15 April 2018

120 BPM / 120 ビート・パー・ミニッツ

by Robin Campillo 2017 France

120 BPMとは1分間120の心拍数、この状態になると冷や汗、体の硬直、頭が機能しなくなり、不安になりと人の体は狂い出す。この映画120 BPMは90年代フランスでエイズ啓蒙活動を行ったAct Upが主題となっている。

エイズの偏見に対して抗議活動を行うAct Up早期メンバーのショーン(ナウエル・ぺレーズ・ビスカヤート)、16歳の時に初めて関係を持ったボーイフレンドからエイズに感染。
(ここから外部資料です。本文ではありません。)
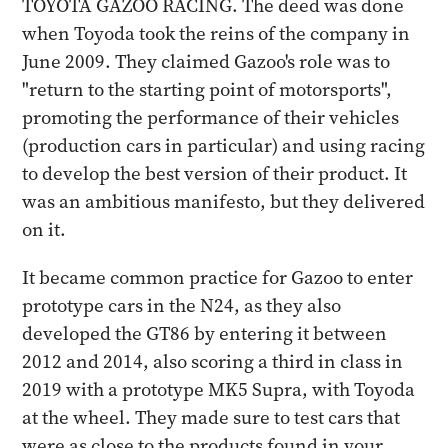
TOYOTA GAZOO RACING. The deed was done
when Toyoda took the reins of the company in
June 2009. They claimed Gazoo's role was to
"return to the starting point of motorsports",
promoting the performance of their vehicles
(production cars in particular) and using racing
to develop the best version of their product. It
was an ambitious manifesto, but they delivered
on it.
It became common practice for Gazoo to enter
prototype cars in the N24, as they also
developed the GT86 by entering it between
2012 and 2014, also scoring a third in class in
2019 with a prototype MK5 Supra, with Toyoda
at the wheel. They made sure to test cars that
were as close to the products found in your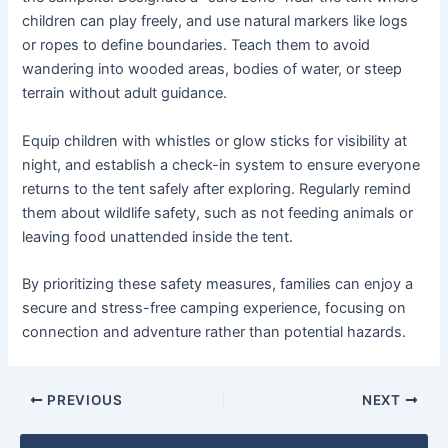
children can play freely, and use natural markers like logs
or ropes to define boundaries. Teach them to avoid
wandering into wooded areas, bodies of water, or steep
terrain without adult guidance.
Equip children with whistles or glow sticks for visibility at
night, and establish a check-in system to ensure everyone
returns to the tent safely after exploring. Regularly remind
them about wildlife safety, such as not feeding animals or
leaving food unattended inside the tent.
By prioritizing these safety measures, families can enjoy a
secure and stress-free camping experience, focusing on
connection and adventure rather than potential hazards.
PREVIOUS
NEXT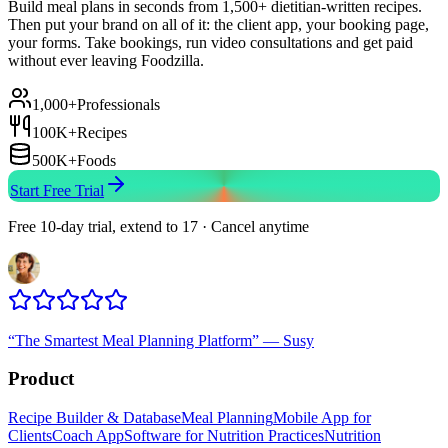
Build meal plans in seconds from 1,500+ dietitian-written recipes.
Then put your brand on all of it: the client app, your booking page,
your forms. Take bookings, run video consultations and get paid
without ever leaving Foodzilla.
1,000+
Professionals
100K+
Recipes
500K+
Foods
Start Free Trial
Free 10-day trial, extend to 17 · Cancel anytime
“
The Smartest Meal Planning Platform
”
—
Susy
Product
Recipe Builder & Database
Meal Planning
Mobile App for
Clients
Coach App
Software for Nutrition Practices
Nutrition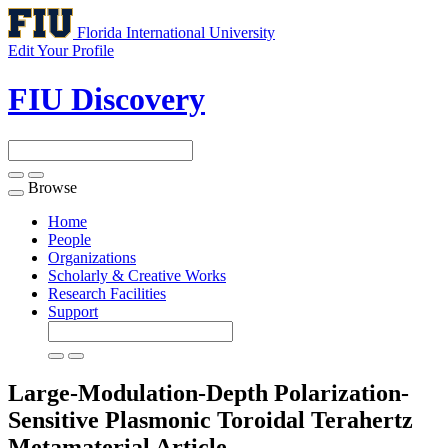
Florida International University
Edit Your Profile
FIU Discovery
Browse
Toggle
navigation
Home
People
Organizations
Scholarly & Creative Works
Research Facilities
Support
Large-Modulation-Depth Polarization-
Sensitive Plasmonic Toroidal Terahertz
Metamaterial
Article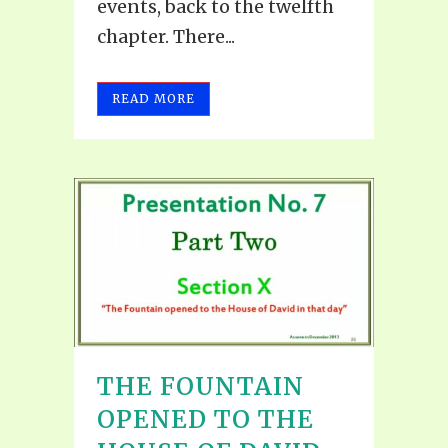
events, back to the twelfth
chapter. There...
READ MORE
THE FOUNTAIN
OPENED TO THE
通常のロビー活動では埒が明かないと血糊を使って製薬会社のオフィスに押し入ったりとショックで注目される方法での活動を推し進めるが要塞は硬い。次第に自身の病状に危機を感じフラストレーションがたまるショーンだがAct Upに参加したばかりのHIVに感染していないゲイのナタン(アーノード・バロワ)と惹かれ合い恋人の関係になる。しかしながらショーンの健康状態は日増しに低下して行く。
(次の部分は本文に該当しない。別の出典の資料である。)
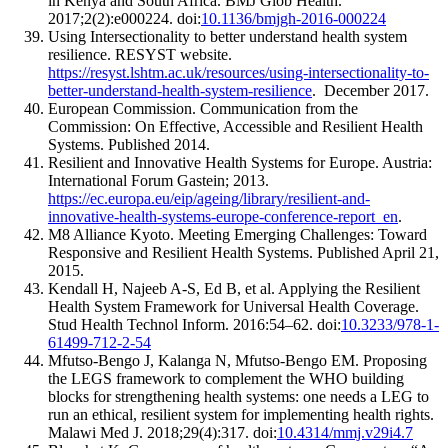
in Kenya and South Africa. BMJ Glob Health.
2017;2(2):e000224. doi:
10.1136/bmjgh-2016-000224
Using Intersectionality to better understand health system
resilience. RESYST website.
https://resyst.lshtm.ac.uk/resources/using-intersectionality-to-
better-understand-health-system-resilience
. December 2017.
European Commission. Communication from the
Commission: On Effective, Accessible and Resilient Health
Systems. Published 2014.
Resilient and Innovative Health Systems for Europe. Austria:
International Forum Gastein; 2013.
https://ec.europa.eu/eip/ageing/library/resilient-and-
innovative-health-systems-europe-conference-report_en
.
M8 Alliance Kyoto. Meeting Emerging Challenges: Toward
Responsive and Resilient Health Systems. Published April 21,
2015.
Kendall H, Najeeb A-S, Ed B, et al. Applying the Resilient
Health System Framework for Universal Health Coverage.
Stud Health Technol Inform. 2016:54–62. doi:
10.3233/978-1-
61499-712-2-54
Mfutso-Bengo J, Kalanga N, Mfutso-Bengo EM. Proposing
the LEGS framework to complement the WHO building
blocks for strengthening health systems: one needs a LEG to
run an ethical, resilient system for implementing health rights.
Malawi Med J. 2018;29(4):317. doi:
10.4314/mmj.v29i4.7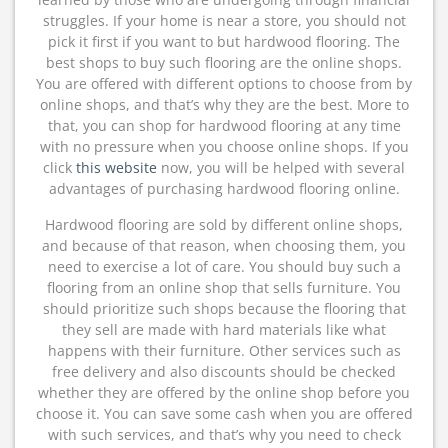
struggles. If your home is near a store, you should not
pick it first if you want to but hardwood flooring. The
best shops to buy such flooring are the online shops.
You are offered with different options to choose from by
online shops, and that’s why they are the best. More to
that, you can shop for hardwood flooring at any time
with no pressure when you choose online shops. If you
click
this website
now, you will be helped with several
advantages of purchasing hardwood flooring online.
Hardwood flooring are sold by different online shops,
and because of that reason, when choosing them, you
need to exercise a lot of care. You should buy such a
flooring from an online shop that sells furniture. You
should prioritize such shops because the flooring that
they sell are made with hard materials like what
happens with their furniture. Other services such as
free delivery and also discounts should be checked
whether they are offered by the online shop before you
choose it. You can save some cash when you are offered
with such services, and that’s why you need to check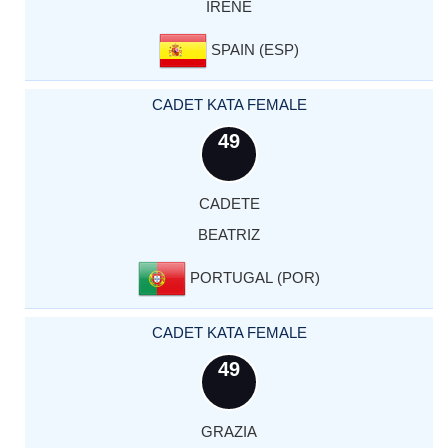
IRENE
SPAIN (ESP)
CADET KATA FEMALE
49
CADETE
BEATRIZ
PORTUGAL (POR)
CADET KATA FEMALE
49
GRAZIA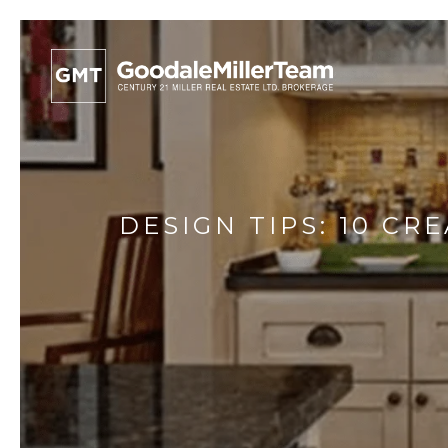
DESIGN TIPS: 10 C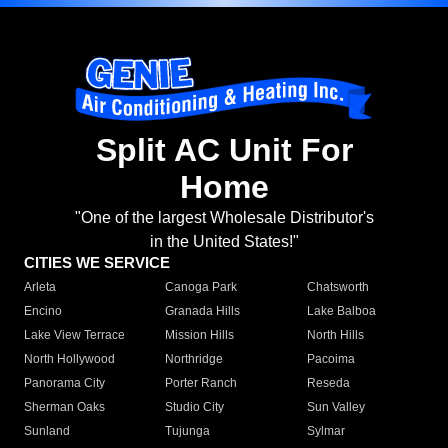
Split AC Unit For
Home
"One of the largest Wholesale Distributor's
in the United States!"
CITIES WE SERVICE
Arleta
Canoga Park
Chatsworth
Encino
Granada Hills
Lake Balboa
Lake View Terrace
Mission Hills
North Hills
North Hollywood
Northridge
Pacoima
Panorama City
Porter Ranch
Reseda
Sherman Oaks
Studio City
Sun Valley
Sunland
Tujunga
Sylmar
当時エイズ患者そしてゲイコミュニティーは差別され、また行政や製薬会社のエイズへの対応遅れの為、多くの者が命を落とした。その多くはゲイの若者達。彼らの限られた時間の中で必死に行政そして製薬会社に訴え、社会に正しい知識を広めようと活動を広げる。その彼らのなんとしてでも生きようとする姿はタイトル通り葛藤でありまた悲しいながらも美しい。当時私はNYに住んでいたが、ここも勿論例外ではなかった。街中至る所でAct Upの活動を目撃し、輸血からエイズに感染した子供の学校登校ボイコットした学校のニュースがTVで流れ、またエイズと共に生き偏見を無くそうと活動している小学校に通う少年にも会う機会が会った。その少年の祖母が「来年のクリスマスも孫と一緒に過ごせるのかどうか分からない」と涙していた事が今でも忘れられない。この120BPMはその当時の社会を映し出した感動的な作品である。監督のロバン・カンピオも当時Act Upに参加していたという、この経験がここまで追求できた素晴らしい作品を作る事が出来たのだろう。昨年度カンヌでグランプリを受賞している。